From the Campagna to Cole’s Catskills - Art in Italy and America
Book Review of “America’s Rome” By William L. Vance
An Essay by Brian Keeler
If ever there was a more thorough book on the importance of Italy and the classics to American arts, it would be hard to find and we would be hard pressed to outdo this volume by William Vance. Although this book was first published in 1989 by Yale University Press, I just came upon it by mere serendipity at the Friends of The Library Book Sale here is Ithaca this fall. Such are the delights of the chance encounter with intellectually stimulating books. This is one of the benefits of living in a university town, where books of this kind are available. It was a steal too, as I got a bundle of other books on the classics and even some DVD’s all for under five bucks!
Well this book is right up my alley. I could also say it is a treasure trove of revelations, insights, new material, while profoundly threading together so many American painters, sculptors, and literary figures. These artists from our nation’s gestational period and early years, while America's creative forces were attempting artistic independence is the author's primary concern. But during this time these artists, and our statesmen too, were seeking connections to our classical heritage and lineage. This is to say they were looking to Italy, its land and light, but also to the rich history of figurative sculpture and literary sources too.

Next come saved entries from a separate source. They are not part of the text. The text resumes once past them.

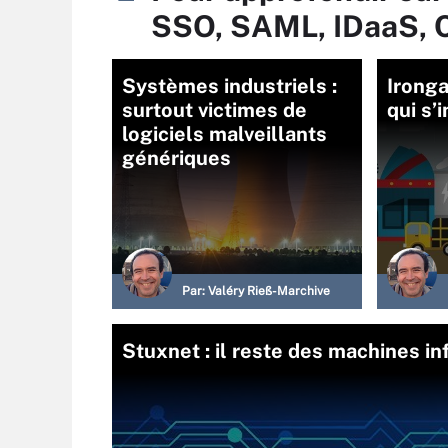
SSO, SAML, IDaaS, 
Systèmes industriels :
Ironga
surtout victimes de
qui s’
logiciels malveillants
génériques
Par:
Valéry Rieß-Marchive
Stuxnet : il reste des machines i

For myself, I have sought similar goals over many years and on many trips to Italy with the same delight and enthusiasm for artistic heritage and discovering anew the beauty of the landscapes and cities that were painted by so many Americans on their pilgrimages to the source, of course along with their European counterparts.
This book has personal relevance also because I have made many canvases with themes inspired by the classics. Why? Well, I like the tradition and learning from examples of the great Renaissance artists. Working from models, or statuary in museums, or from the old masters paintings directly, these sources are intriguing to apply to contemporary settings and view with or modern lens. I have also painted in many of the same areas as the artists in this book have used as a muse.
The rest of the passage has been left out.